# Part-of-Speech (POS) Tagging

## What is POS Tagging?

**Part-of-Speech (POS) tagging** is the process of assigning grammatical categories (noun, verb, adjective, etc.) to each word in a text based on its definition and context.

### Why is it important?
- **Word Disambiguation**: Words like "book" can be a noun or verb depending on context
- **Information Extraction**: Helps identify entities, relationships, and key information
- **Sentiment Analysis**: Identifies opinion words (adjectives, adverbs)
- **Machine Translation**: Understanding sentence structure for better translation
- **Text-to-Speech**: Correct pronunciation based on word type

### Common POS Tags:
- **NN**: Noun (singular) - dog, car
- **NNS**: Noun (plural) - dogs, cars
- **VB**: Verb (base form) - run, eat
- **VBD**: Verb (past tense) - ran, ate
- **VBG**: Verb (gerund) - running, eating
- **JJ**: Adjective - big, beautiful
- **RB**: Adverb - quickly, slowly
- **DT**: Determiner - the, a
- **IN**: Preposition - in, on, at

In [None]:
import nltk
from nltk.tokenize import word_tokenize
from nltk.tag import DefaultTagger, UnigramTagger, BigramTagger
from nltk.corpus import treebank

nltk.download('punkt', quiet=True)
nltk.download('averaged_perceptron_tagger', quiet=True)
nltk.download('treebank', quiet=True)

## 1. Basic POS Tagging

NLTK provides a pre-trained POS tagger that uses the Penn Treebank tag set. It's easy to use and works well for most English text.

In [None]:
sentence = "The cat sits on the mat"
tokens = word_tokenize(sentence)
pos_tags = nltk.pos_tag(tokens)

print(f"Sentence: {sentence}\n")
for word, tag in pos_tags:
    print(f"{word:10} -> {tag}")

## 2. Rule-Based Tagging

**Rule-based taggers** use patterns and rules to assign POS tags. They match word endings or patterns to determine the tag.

**Advantages:**
- Simple and interpretable
- No training data needed
- Fast

**Disadvantages:**
- Limited accuracy
- Can't handle context well
- Requires manual rule creation

In [None]:
# Regular expression patterns
patterns = [
    (r'.*ing$', 'VBG'),    # gerunds
    (r'.*ed$', 'VBD'),     # past tense
    (r'.*ly$', 'RB'),      # adverbs
    (r'.*s$', 'NNS'),      # plural nouns
    (r'.*', 'NN')          # default
]

regexp_tagger = nltk.RegexpTagger(patterns)

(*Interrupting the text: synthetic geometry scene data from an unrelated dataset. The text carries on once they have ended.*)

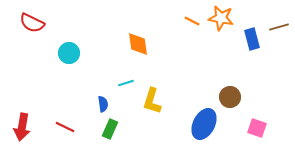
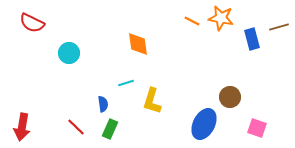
red line: moved 11 px right; rotated 18 degrees clockwise
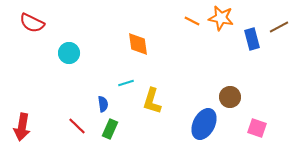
brown line: rotated 12 degrees counterclockwise
red line: moved 1 px right, 1 px up
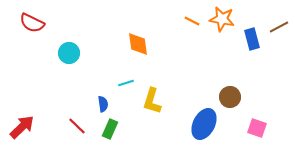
orange star: moved 1 px right, 1 px down
red arrow: rotated 144 degrees counterclockwise
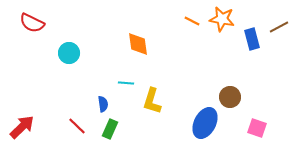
cyan line: rotated 21 degrees clockwise
blue ellipse: moved 1 px right, 1 px up
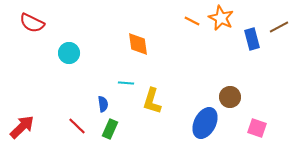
orange star: moved 1 px left, 1 px up; rotated 15 degrees clockwise
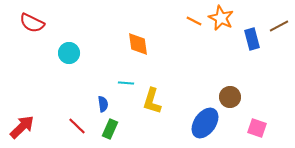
orange line: moved 2 px right
brown line: moved 1 px up
blue ellipse: rotated 8 degrees clockwise
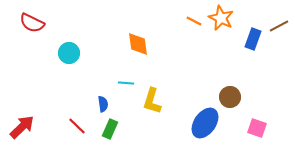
blue rectangle: moved 1 px right; rotated 35 degrees clockwise
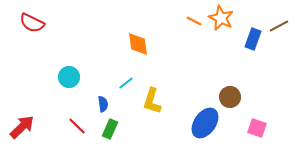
cyan circle: moved 24 px down
cyan line: rotated 42 degrees counterclockwise
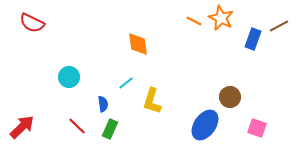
blue ellipse: moved 2 px down
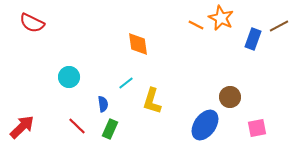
orange line: moved 2 px right, 4 px down
pink square: rotated 30 degrees counterclockwise
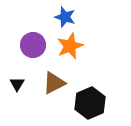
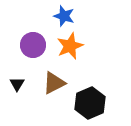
blue star: moved 1 px left, 1 px up
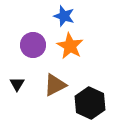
orange star: rotated 20 degrees counterclockwise
brown triangle: moved 1 px right, 2 px down
black hexagon: rotated 12 degrees counterclockwise
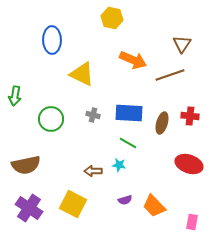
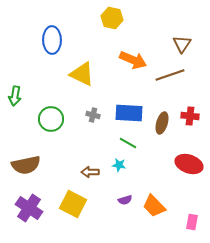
brown arrow: moved 3 px left, 1 px down
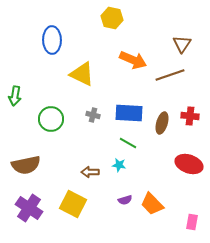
orange trapezoid: moved 2 px left, 2 px up
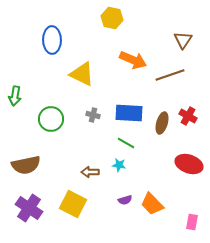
brown triangle: moved 1 px right, 4 px up
red cross: moved 2 px left; rotated 24 degrees clockwise
green line: moved 2 px left
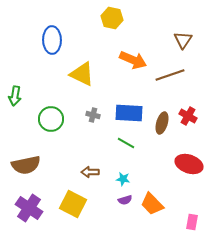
cyan star: moved 4 px right, 14 px down
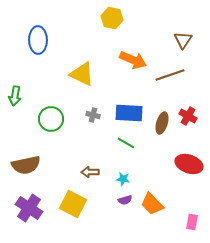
blue ellipse: moved 14 px left
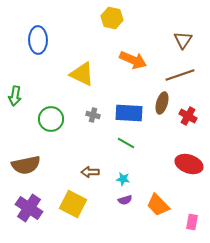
brown line: moved 10 px right
brown ellipse: moved 20 px up
orange trapezoid: moved 6 px right, 1 px down
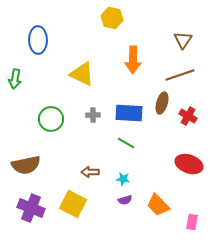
orange arrow: rotated 68 degrees clockwise
green arrow: moved 17 px up
gray cross: rotated 16 degrees counterclockwise
purple cross: moved 2 px right; rotated 12 degrees counterclockwise
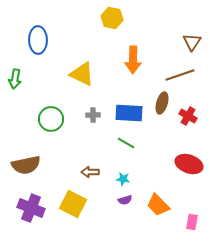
brown triangle: moved 9 px right, 2 px down
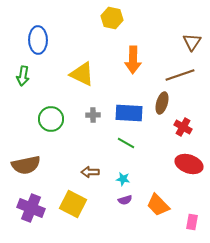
green arrow: moved 8 px right, 3 px up
red cross: moved 5 px left, 11 px down
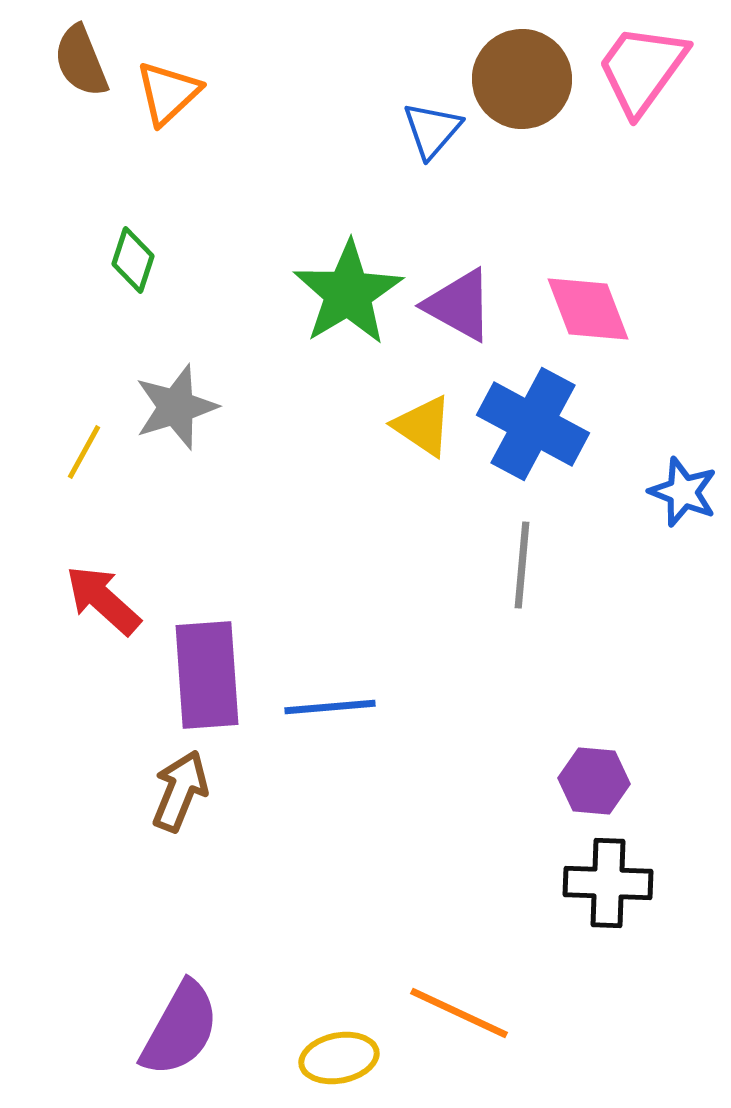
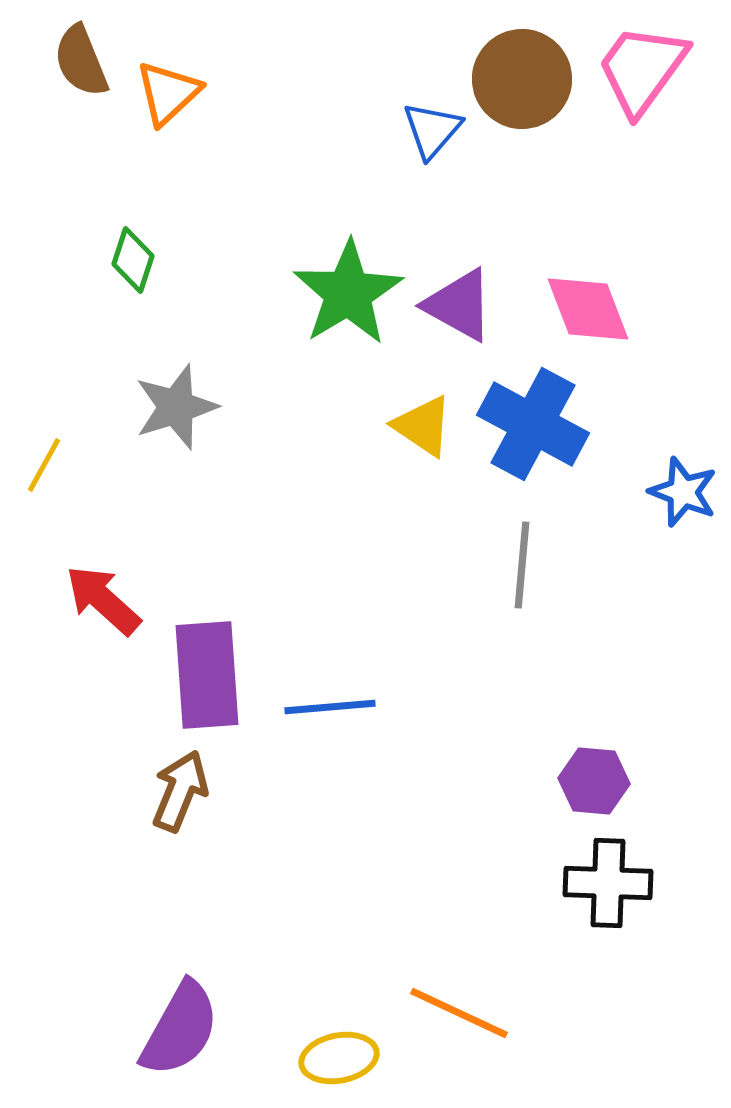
yellow line: moved 40 px left, 13 px down
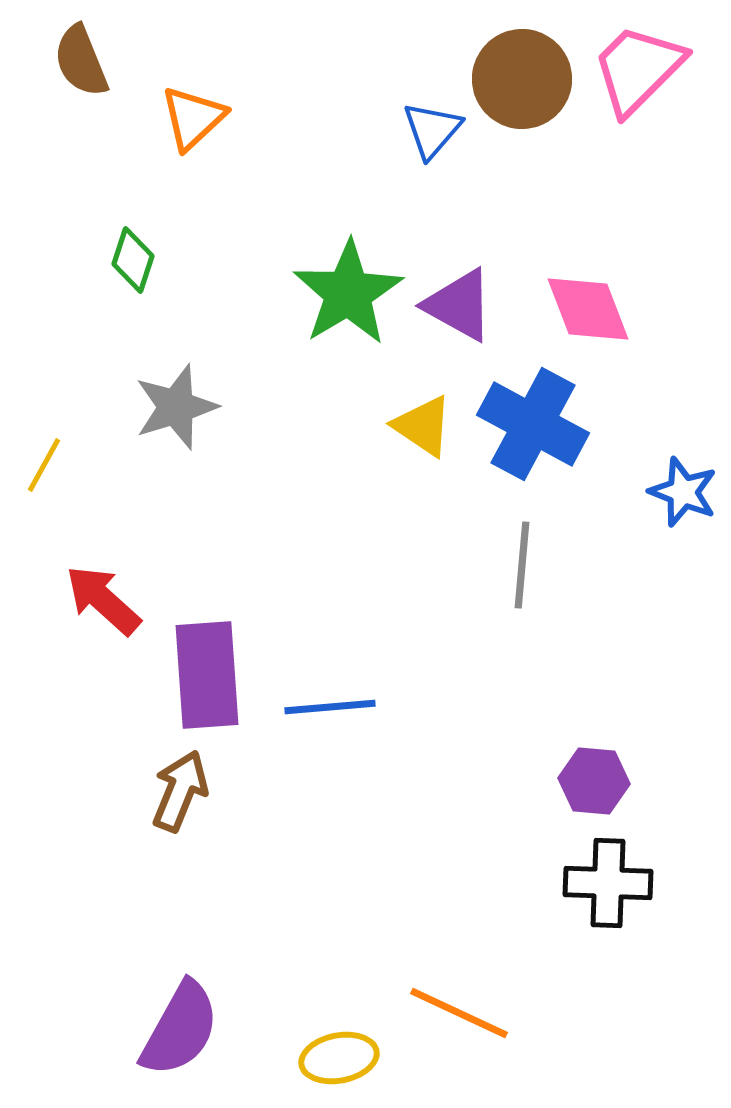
pink trapezoid: moved 4 px left; rotated 9 degrees clockwise
orange triangle: moved 25 px right, 25 px down
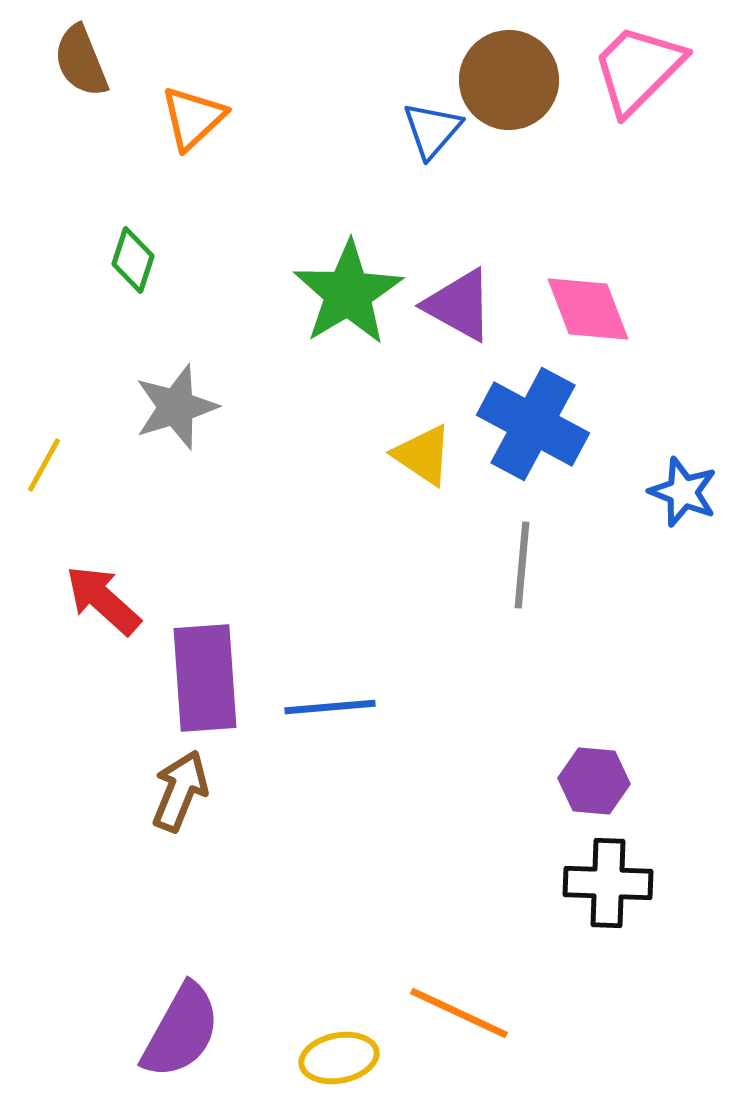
brown circle: moved 13 px left, 1 px down
yellow triangle: moved 29 px down
purple rectangle: moved 2 px left, 3 px down
purple semicircle: moved 1 px right, 2 px down
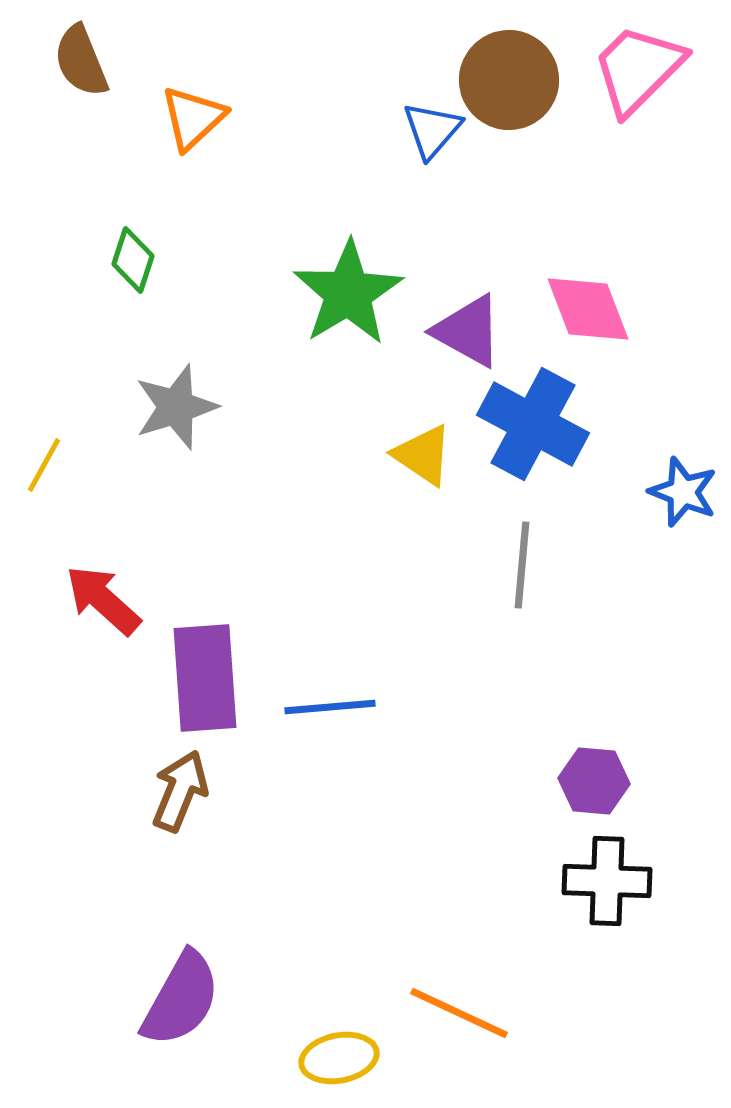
purple triangle: moved 9 px right, 26 px down
black cross: moved 1 px left, 2 px up
purple semicircle: moved 32 px up
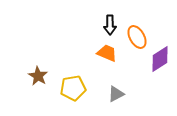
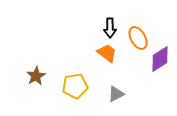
black arrow: moved 3 px down
orange ellipse: moved 1 px right, 1 px down
orange trapezoid: rotated 15 degrees clockwise
brown star: moved 2 px left; rotated 12 degrees clockwise
yellow pentagon: moved 2 px right, 2 px up
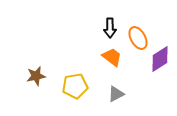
orange trapezoid: moved 5 px right, 4 px down
brown star: rotated 18 degrees clockwise
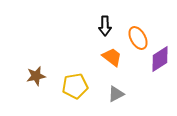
black arrow: moved 5 px left, 2 px up
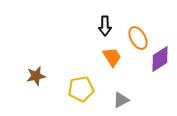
orange trapezoid: rotated 20 degrees clockwise
yellow pentagon: moved 6 px right, 3 px down
gray triangle: moved 5 px right, 6 px down
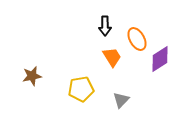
orange ellipse: moved 1 px left, 1 px down
brown star: moved 4 px left
gray triangle: rotated 18 degrees counterclockwise
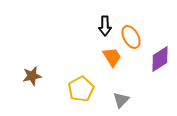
orange ellipse: moved 6 px left, 2 px up
yellow pentagon: rotated 20 degrees counterclockwise
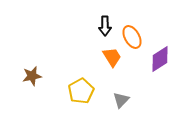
orange ellipse: moved 1 px right
yellow pentagon: moved 2 px down
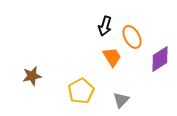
black arrow: rotated 18 degrees clockwise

test = "The cats are running quickly"
tokens = word_tokenize(test)
print(f"Sentence: {test}\n")
print(regexp_tagger.tag(tokens))

## 3. Probabilistic Tagging

**Probabilistic taggers** learn from annotated training data and use statistics to predict tags. They consider context and word frequencies.

### Types:
- **Unigram Tagger**: Assigns the most frequent tag for each word
- **Bigram Tagger**: Considers the previous word's tag
- **Trigram Tagger**: Considers the previous two tags

**Advantages:**
- Higher accuracy (85-95%)
- Learn from data automatically
- Handle context better

**Backoff Chain**: If a tagger can't decide, it falls back to a simpler tagger (Bigram → Unigram → Default)

In [None]:
# Prepare training data
tagged_sentences = treebank.tagged_sents()
split = int(len(tagged_sentences) * 0.8)
train_data = tagged_sentences[:split]
test_data = tagged_sentences[split:]

print(f"Training sentences: {len(train_data)}")
print(f"Test sentences: {len(test_data)}")

In [None]:
# Train taggers
default_tagger = DefaultTagger('NN')
unigram_tagger = UnigramTagger(train_data, backoff=default_tagger)
bigram_tagger = BigramTagger(train_data, backoff=unigram_tagger)

# Evaluate
print("Accuracy on test data:\n")
print(f"Unigram: {unigram_tagger.accuracy(test_data):.2%}")
print(f"Bigram:  {bigram_tagger.accuracy(test_data):.2%}")

In [None]:
# Test on new sentence
test_sent = "The dog runs quickly through the garden"
tokens = word_tokenize(test_sent)

print(f"Sentence: {test_sent}\n")
for word, tag in bigram_tagger.tag(tokens):
    print(f"{word:12} -> {tag}")

## 4. Extracting Specific POS

Once we have POS tags, we can extract specific types of words for various applications:

- **Nouns (NN, NNS)**: For keyword extraction, topic modeling
- **Adjectives (JJ)**: For sentiment analysis, product features
- **Verbs (VB*)**: For action identification, event extraction
- **Named Entities (NNP, NNPS)**: For entity recognition

This is useful for:
- Summarization
- Information extraction
- Search and indexing
- Content analysis

In [None]:
text = "The beautiful garden contains colorful flowers and tall trees"
tokens = word_tokenize(text)
tagged = nltk.pos_tag(tokens)

# Extract nouns
nouns = [word for word, tag in tagged if tag in ['NN', 'NNS']]
# Extract adjectives
adjectives = [word for word, tag in tagged if tag.startswith('JJ')]

print(f"Text: {text}\n")
print(f"Nouns: {nouns}")
print(f"Adjectives: {adjectives}")